▶ _Work order_:
In the entries below, repeat only the lines between those holding "kommer ind i billedet." and "Promoció FP / Quím", inclusive. Leave pictures out.

═════ Data for analysis ═════

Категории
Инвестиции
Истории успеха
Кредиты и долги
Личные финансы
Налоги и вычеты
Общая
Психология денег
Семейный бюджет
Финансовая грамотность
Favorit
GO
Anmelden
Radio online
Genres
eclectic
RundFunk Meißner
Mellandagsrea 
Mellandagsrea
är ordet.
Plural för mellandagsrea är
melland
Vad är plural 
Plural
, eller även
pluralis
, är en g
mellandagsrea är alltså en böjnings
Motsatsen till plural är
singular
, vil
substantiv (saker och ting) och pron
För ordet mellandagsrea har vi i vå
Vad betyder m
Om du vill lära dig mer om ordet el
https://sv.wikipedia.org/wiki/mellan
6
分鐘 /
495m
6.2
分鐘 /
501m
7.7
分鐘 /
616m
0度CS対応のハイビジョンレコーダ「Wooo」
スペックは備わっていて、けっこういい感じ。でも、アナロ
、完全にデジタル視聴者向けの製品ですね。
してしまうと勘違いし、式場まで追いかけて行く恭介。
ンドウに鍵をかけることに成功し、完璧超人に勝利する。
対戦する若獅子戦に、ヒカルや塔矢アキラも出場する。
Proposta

═════
═════ Data for analysis ═════

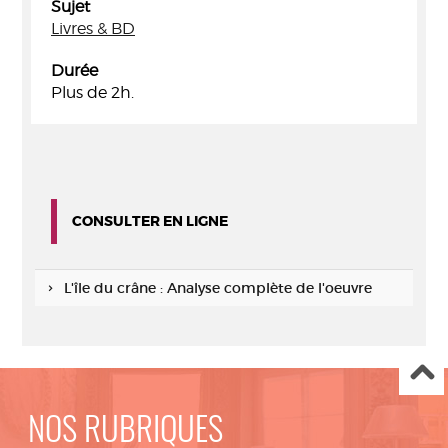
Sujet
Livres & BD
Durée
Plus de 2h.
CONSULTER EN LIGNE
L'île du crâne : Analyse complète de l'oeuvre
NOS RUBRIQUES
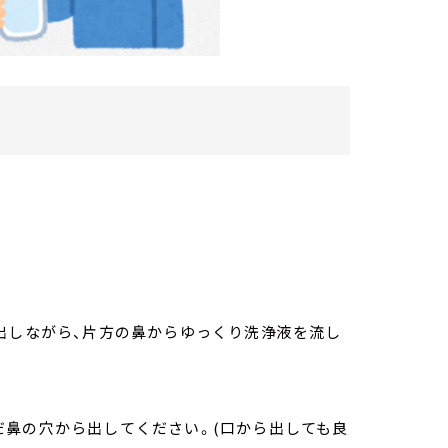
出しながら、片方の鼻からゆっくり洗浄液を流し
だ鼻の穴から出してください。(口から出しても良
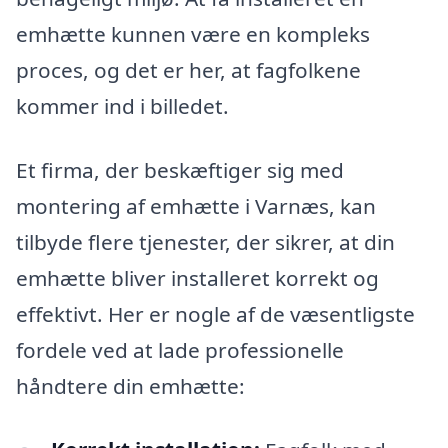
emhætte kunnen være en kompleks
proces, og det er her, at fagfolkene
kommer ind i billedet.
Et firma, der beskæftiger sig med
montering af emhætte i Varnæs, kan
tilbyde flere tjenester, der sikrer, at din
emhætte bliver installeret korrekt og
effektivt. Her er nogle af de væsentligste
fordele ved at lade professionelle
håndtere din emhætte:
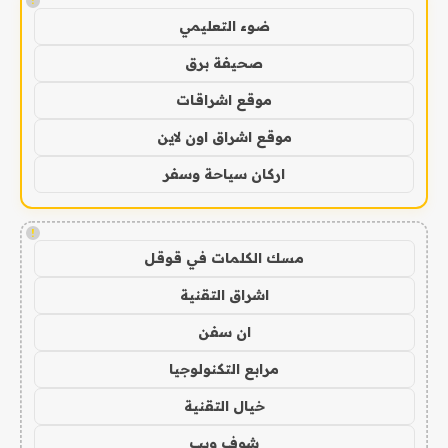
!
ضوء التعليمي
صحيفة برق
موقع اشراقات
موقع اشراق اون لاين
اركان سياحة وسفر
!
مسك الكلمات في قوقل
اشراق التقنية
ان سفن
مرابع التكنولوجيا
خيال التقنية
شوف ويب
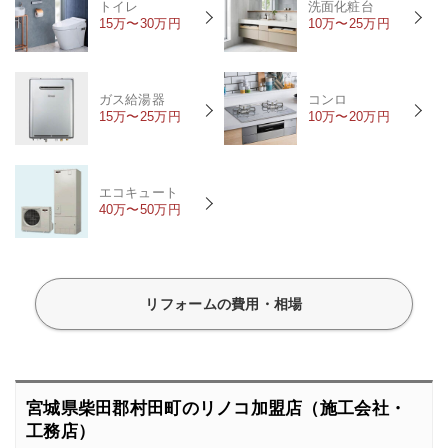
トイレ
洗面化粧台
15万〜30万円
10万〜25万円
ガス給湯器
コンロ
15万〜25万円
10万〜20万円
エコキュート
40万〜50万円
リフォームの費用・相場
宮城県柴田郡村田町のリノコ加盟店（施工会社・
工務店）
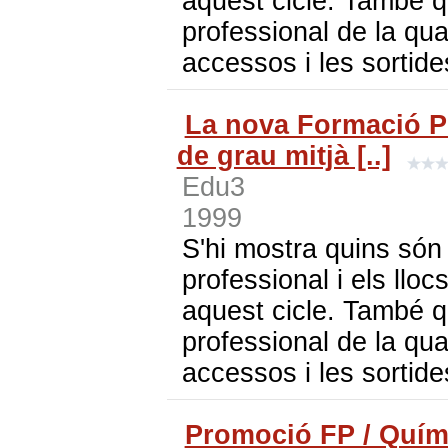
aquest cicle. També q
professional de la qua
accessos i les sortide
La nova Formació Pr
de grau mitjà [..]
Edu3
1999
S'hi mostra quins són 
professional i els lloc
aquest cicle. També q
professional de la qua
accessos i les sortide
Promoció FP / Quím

═════
═════ Data for analysis ═════

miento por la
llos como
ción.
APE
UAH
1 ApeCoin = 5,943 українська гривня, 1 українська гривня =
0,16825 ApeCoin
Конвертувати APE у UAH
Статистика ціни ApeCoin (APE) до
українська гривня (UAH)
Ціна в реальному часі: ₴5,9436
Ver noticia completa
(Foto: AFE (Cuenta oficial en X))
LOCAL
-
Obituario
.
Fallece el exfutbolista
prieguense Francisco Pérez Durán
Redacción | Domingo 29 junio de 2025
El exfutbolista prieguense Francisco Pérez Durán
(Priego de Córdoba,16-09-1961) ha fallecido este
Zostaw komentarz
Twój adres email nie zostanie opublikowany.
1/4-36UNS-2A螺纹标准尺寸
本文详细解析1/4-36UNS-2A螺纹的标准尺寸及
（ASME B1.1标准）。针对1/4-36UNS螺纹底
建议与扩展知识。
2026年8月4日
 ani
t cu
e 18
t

═════

▶ _Reply to the task_:
kommer ind i billedet.
Et firma, der beskæftiger sig med
montering af emhætte i Varnæs, kan
tilbyde flere tjenester, der sikrer, at din
emhætte bliver installeret korrekt og
effektivt. Her er nogle af de væsentligste
fordele ved at lade professionelle
håndtere din emhætte:
!
ضوء التعليمي
صحيفة برق
موقع اشراقات
موقع اشراق اون لاين
اركان سياحة وسفر
!
مسك الكلمات في قوقل
اشراق التقنية
ان سفن
مرابع التكنولوجيا
خيال التقنية
شوف ويب
トイレ
洗面化粧台
15万〜30万円
10万〜25万円
ガス給湯器
コンロ
15万〜25万円
10万〜20万円
エコキュート
40万〜50万円
リフォームの費用・相場
宮城県柴田郡村田町のリノコ加盟店（施工会社・
工務店）
aquest cicle. També q
professional de la qua
accessos i les sortide
La nova Formació Pr
de grau mitjà [..]
Edu3
1999
S'hi mostra quins són 
professional i els lloc
aquest cicle. També q
professional de la qua
accessos i les sortide
Promoció FP / Quím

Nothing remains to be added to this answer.